On 03/06/2022 23:16, Junio C Hamano wrote:
After thinking it again, I actually am OK with the original coloring code structure. The rule is "you always counter whatever color settings left behind by somebody who came before you". As long as the color effect you use is not additive (e.g. if the final product is $a$b, and $a is prefixed with $c_red and $b is prefixed with $c_blue, an additive coloring scheme may end up painting b in purple), we'll save number of $c_clear we would need to emit. Plain colors are probably not additive, but some attributes are, so this is more brittle than "always reset to the base state" rule, but it may be more desirable in practice. I have no strong preference either way. But if we are to go that route, we definitely need to make sure that the last element added to gitstring is followed by $c_reset, by doing something like the attached patch. Currently, $r has unconditional $c_clear in front of it, and $upstream is never colored, and that is the only thing that is saving us from leftover color bleeding into whatever comes after the prompt.

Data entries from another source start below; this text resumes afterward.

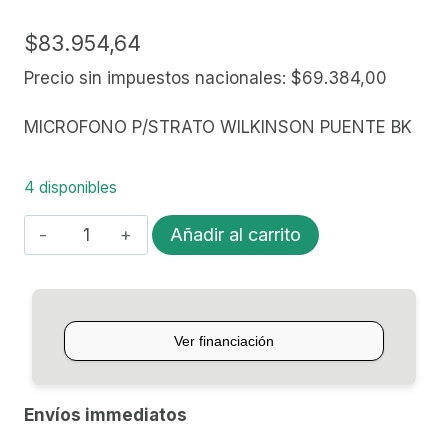
$
83.954,64
Precio sin impuestos nacionales:
$
69.384,00
MICROFONO P/STRATO WILKINSON PUENTE BK
4 disponibles
MICROFONO
Añadir al carrito
P/GUITARRA
WILKINSON
WCLS-
B-
BLK
cantidad
Envíos immediatos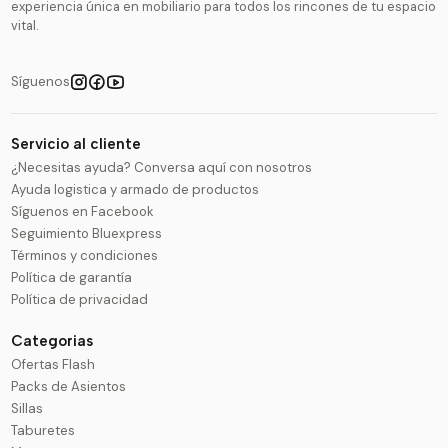
experiencia única en mobiliario para todos los rincones de tu espacio
vital.
Síguenos
Servicio al cliente
¿Necesitas ayuda? Conversa aquí con nosotros
Ayuda logistica y armado de productos
Síguenos en Facebook
Seguimiento Bluexpress
Términos y condiciones
Política de garantía
Política de privacidad
Categorias
Ofertas Flash
Packs de Asientos
Sillas
Taburetes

There might be something I'm not seeing, but having it so each element counters whatever colour left by the preceding element seems less intuitive when adding or moving elements in the final $gitstring. Adding an element will then require going into __git_ps1_colorize_gitstring, even when it is not intended to be colourized. All existing uncoloured elements will also need to be prefixed to protect against colour bleed from being moved around. I'm partial to the idea of each coloured element clearing its own colour.